- **Input**:

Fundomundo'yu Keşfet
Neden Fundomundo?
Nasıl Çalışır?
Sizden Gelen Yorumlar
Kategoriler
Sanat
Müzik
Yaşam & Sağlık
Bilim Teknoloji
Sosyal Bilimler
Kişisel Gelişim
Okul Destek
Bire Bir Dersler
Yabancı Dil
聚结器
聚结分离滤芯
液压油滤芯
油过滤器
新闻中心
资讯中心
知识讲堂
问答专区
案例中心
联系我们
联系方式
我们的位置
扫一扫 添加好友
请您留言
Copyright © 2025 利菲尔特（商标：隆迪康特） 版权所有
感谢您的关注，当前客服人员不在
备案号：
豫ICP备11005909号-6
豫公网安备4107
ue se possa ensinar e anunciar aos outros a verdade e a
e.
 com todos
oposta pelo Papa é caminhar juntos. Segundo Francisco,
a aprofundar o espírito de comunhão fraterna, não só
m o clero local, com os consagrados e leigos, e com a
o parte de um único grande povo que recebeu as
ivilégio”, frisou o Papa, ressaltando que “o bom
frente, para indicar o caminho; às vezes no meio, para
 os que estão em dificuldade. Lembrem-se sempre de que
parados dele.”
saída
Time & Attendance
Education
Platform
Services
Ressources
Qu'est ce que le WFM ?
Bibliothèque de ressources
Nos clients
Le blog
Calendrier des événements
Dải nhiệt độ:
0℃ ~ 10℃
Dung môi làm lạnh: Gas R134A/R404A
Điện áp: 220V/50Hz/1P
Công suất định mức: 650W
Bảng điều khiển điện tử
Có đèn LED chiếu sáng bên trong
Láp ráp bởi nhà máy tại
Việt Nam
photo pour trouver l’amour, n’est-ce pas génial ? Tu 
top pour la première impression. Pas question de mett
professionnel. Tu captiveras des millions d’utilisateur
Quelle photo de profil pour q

...

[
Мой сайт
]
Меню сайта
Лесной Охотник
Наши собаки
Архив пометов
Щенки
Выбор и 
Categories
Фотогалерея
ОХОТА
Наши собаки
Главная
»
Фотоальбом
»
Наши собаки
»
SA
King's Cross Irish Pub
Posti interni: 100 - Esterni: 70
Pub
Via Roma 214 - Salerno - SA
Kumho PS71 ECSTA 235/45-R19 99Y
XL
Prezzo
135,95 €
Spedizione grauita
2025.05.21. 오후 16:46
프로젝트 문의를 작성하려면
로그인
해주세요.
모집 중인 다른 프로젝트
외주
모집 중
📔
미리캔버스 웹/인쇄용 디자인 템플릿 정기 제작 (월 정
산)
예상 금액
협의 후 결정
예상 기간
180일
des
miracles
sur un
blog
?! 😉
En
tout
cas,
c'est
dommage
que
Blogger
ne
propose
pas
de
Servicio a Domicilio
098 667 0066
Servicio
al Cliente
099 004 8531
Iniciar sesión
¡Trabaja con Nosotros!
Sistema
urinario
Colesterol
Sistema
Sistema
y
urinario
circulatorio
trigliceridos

- **Task objective**:
Only one part of the material above is to be transcribed, namely the lines starting with the line that has "Fundomundo'yu Keşfet" and going on through the line that has "Quelle photo de profil pour q", exactly as they stand.

- **Output of the task**:
Fundomundo'yu Keşfet
Neden Fundomundo?
Nasıl Çalışır?
Sizden Gelen Yorumlar
Kategoriler
Sanat
Müzik
Yaşam & Sağlık
Bilim Teknoloji
Sosyal Bilimler
Kişisel Gelişim
Okul Destek
Bire Bir Dersler
Yabancı Dil
聚结器
聚结分离滤芯
液压油滤芯
油过滤器
新闻中心
资讯中心
知识讲堂
问答专区
案例中心
联系我们
联系方式
我们的位置
扫一扫 添加好友
请您留言
Copyright © 2025 利菲尔特（商标：隆迪康特） 版权所有
感谢您的关注，当前客服人员不在
备案号：
豫ICP备11005909号-6
豫公网安备4107
ue se possa ensinar e anunciar aos outros a verdade e a
e.
 com todos
oposta pelo Papa é caminhar juntos. Segundo Francisco,
a aprofundar o espírito de comunhão fraterna, não só
m o clero local, com os consagrados e leigos, e com a
o parte de um único grande povo que recebeu as
ivilégio”, frisou o Papa, ressaltando que “o bom
frente, para indicar o caminho; às vezes no meio, para
 os que estão em dificuldade. Lembrem-se sempre de que
parados dele.”
saída
Time & Attendance
Education
Platform
Services
Ressources
Qu'est ce que le WFM ?
Bibliothèque de ressources
Nos clients
Le blog
Calendrier des événements
Dải nhiệt độ:
0℃ ~ 10℃
Dung môi làm lạnh: Gas R134A/R404A
Điện áp: 220V/50Hz/1P
Công suất định mức: 650W
Bảng điều khiển điện tử
Có đèn LED chiếu sáng bên trong
Láp ráp bởi nhà máy tại
Việt Nam
photo pour trouver l’amour, n’est-ce pas génial ? Tu 
top pour la première impression. Pas question de mett
professionnel. Tu captiveras des millions d’utilisateur
Quelle photo de profil pour q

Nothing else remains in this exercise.